People trust luxury. Right or wrong, if it looks good—if it looks expensive—it must be valuable. No matter what's going on under the hood of your app, its perceived value goes up when it looks opulent. Luxury brands have a perceived value that outstrips the cost of their basic materials, construction, or function. So it goes with iPhone apps: make it swank, make a customer. This isn't cynical marketing (well, maybe a little bit). It goes back to making the emotional connection that's so important for iPhone apps. The same sumptuous materials of beloved personal totems—a leather-bound notebook, a glossy gadget, a retro timepiece—can likewise be put to good use in your interface to conjure the same attachment. Of course, the luxury materials in this case are just pixels, and the cost of adding that coveted texture and gloss to your app is simply the talent of a good designer.
Figure 6-4. Organic textures add a sense of luxury to the design. Top: Bills on Your Table, iHandy Carpenter, and Cross Fingers.
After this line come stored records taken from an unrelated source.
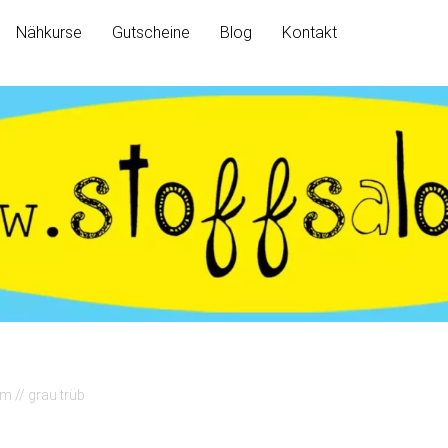
Nähkurse
Gutscheine
Blog
Kontakt
m // grau trüb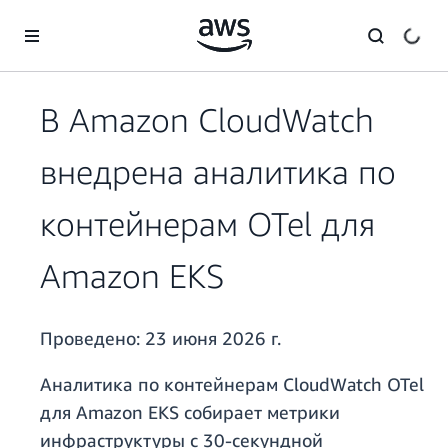
Перейти к главному контенту
В Amazon CloudWatch
внедрена аналитика по
контейнерам OTel для
Amazon EKS
Проведено:
23 июня 2026 г.
Аналитика по контейнерам CloudWatch OTel
для Amazon EKS собирает метрики
инфраструктуры с 30-секундной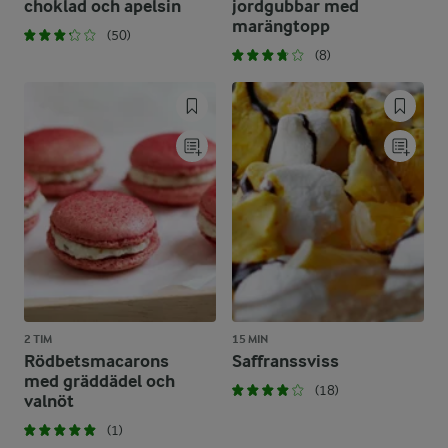
choklad och apelsin
jordgubbar med
marängtopp
(50)
(8)
2 TIM
15 MIN
Rödbetsmacarons
Saffranssviss
med gräddädel och
(18)
valnöt
(1)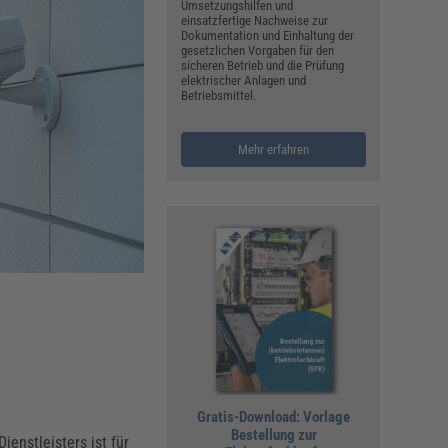
ualitätsmanagement, Hygiene & Arbeitsschutz
Umsetzungshilfen und
einsatzfertige Nachweise zur
Personalmanagement
Dokumentation und Einhaltung der
gesetzlichen Vorgaben für den
hpublikationen & Arbeitshilfen
sicheren Betrieb und die Prüfung
elektrischer Anlagen und
iterbildungen (AKADEMIE HERKERT)
Betriebsmittel.
ausmeister & Haustechnik
ergaberecht
Mehr erfahren
Gratis-Download: Vorlage
Bestellung zur
ienstleisters ist für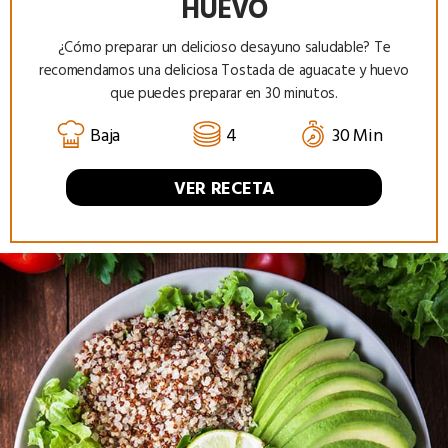
HUEVO
¿Cómo preparar un delicioso desayuno saludable? Te
recomendamos una deliciosa Tostada de aguacate y huevo
que puedes preparar en 30 minutos.
Baja
4
30 Min
VER RECETA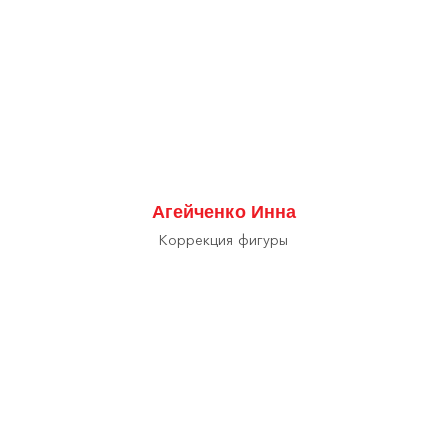
Агейченко Инна
Коррекция фигуры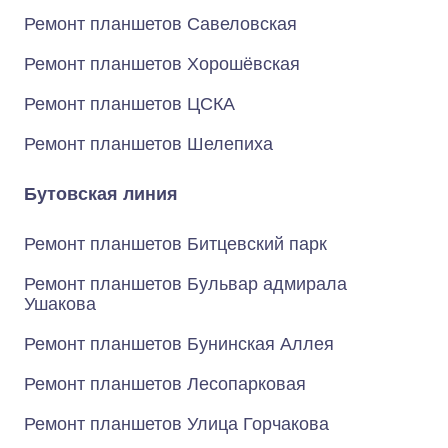
Ремонт планшетов Савеловская
Ремонт планшетов Хорошёвская
Ремонт планшетов ЦСКА
Ремонт планшетов Шелепиха
Бутовская линия
Ремонт планшетов Битцевский парк
Ремонт планшетов Бульвар адмирала
Ушакова
Ремонт планшетов Бунинская Аллея
Ремонт планшетов Лесопарковая
Ремонт планшетов Улица Горчакова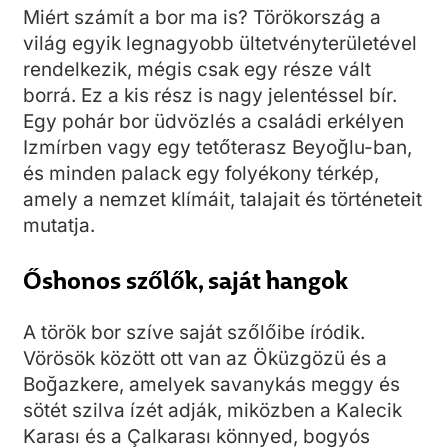
Miért számít a bor ma is? Törökország a
világ egyik legnagyobb ültetvényterületével
rendelkezik, mégis csak egy része vált
borrá. Ez a kis rész is nagy jelentéssel bír.
Egy pohár bor üdvözlés a családi erkélyen
Izmírben vagy egy tetőterasz Beyoğlu-ban,
és minden palack egy folyékony térkép,
amely a nemzet klímáit, talajait és történeteit
mutatja.
Őshonos szőlők, saját hangok
A török bor szíve saját szőlőibe íródik.
Vörösök között ott van az Öküzgözü és a
Boğazkere, amelyek savanykás meggy és
sötét szilva ízét adják, miközben a Kalecik
Karası és a Çalkarası könnyed, bogyós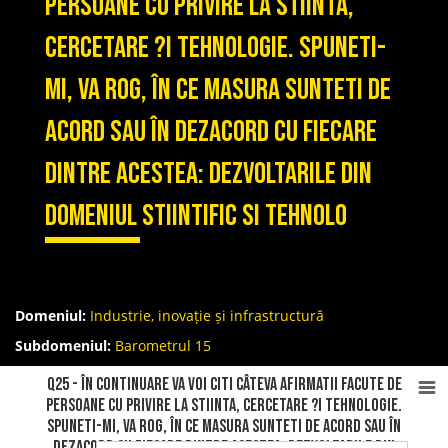
persoane cu privire la stiinta,
cercetare ?i tehnologie. Spuneti-
mi, va rog, în ce masura sunteti de
acord sau în dezacord cu fiecare
dintre acestea: Dezvoltarile din
domeniul stiintific si tehnolo
Domeniul:
Industrie, inovație și infrastructură
Subdomeniul:
Barometrul 15
Q25 - În continuare va voi citi câteva afirmatii facute de
persoane cu privire la stiinta, cercetare ?i tehnologie.
Spuneti-mi, va rog, în ce masura sunteti de acord sau în
dezacord cu fiecare dintre acestea: Dezvoltarile din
Bottom: Trip Journal, Cinder, and Jumsoft Money.
The warmth of wood or cork, the flat sheen of glass, the organic appeal of paper or fabric, the cold sophistication of metal—all of these real-world textures have associations that can bolster your app's visual identity. But your textures have to be good, and the light and shading have to be just so, or the luxury spell is broken. Unconvincing textures backfire with a cheap appearance, like pressboard imitating mahogany or plastic masquerading as metal. To work the luxury angle, your design sleight of hand has to be convincingly real.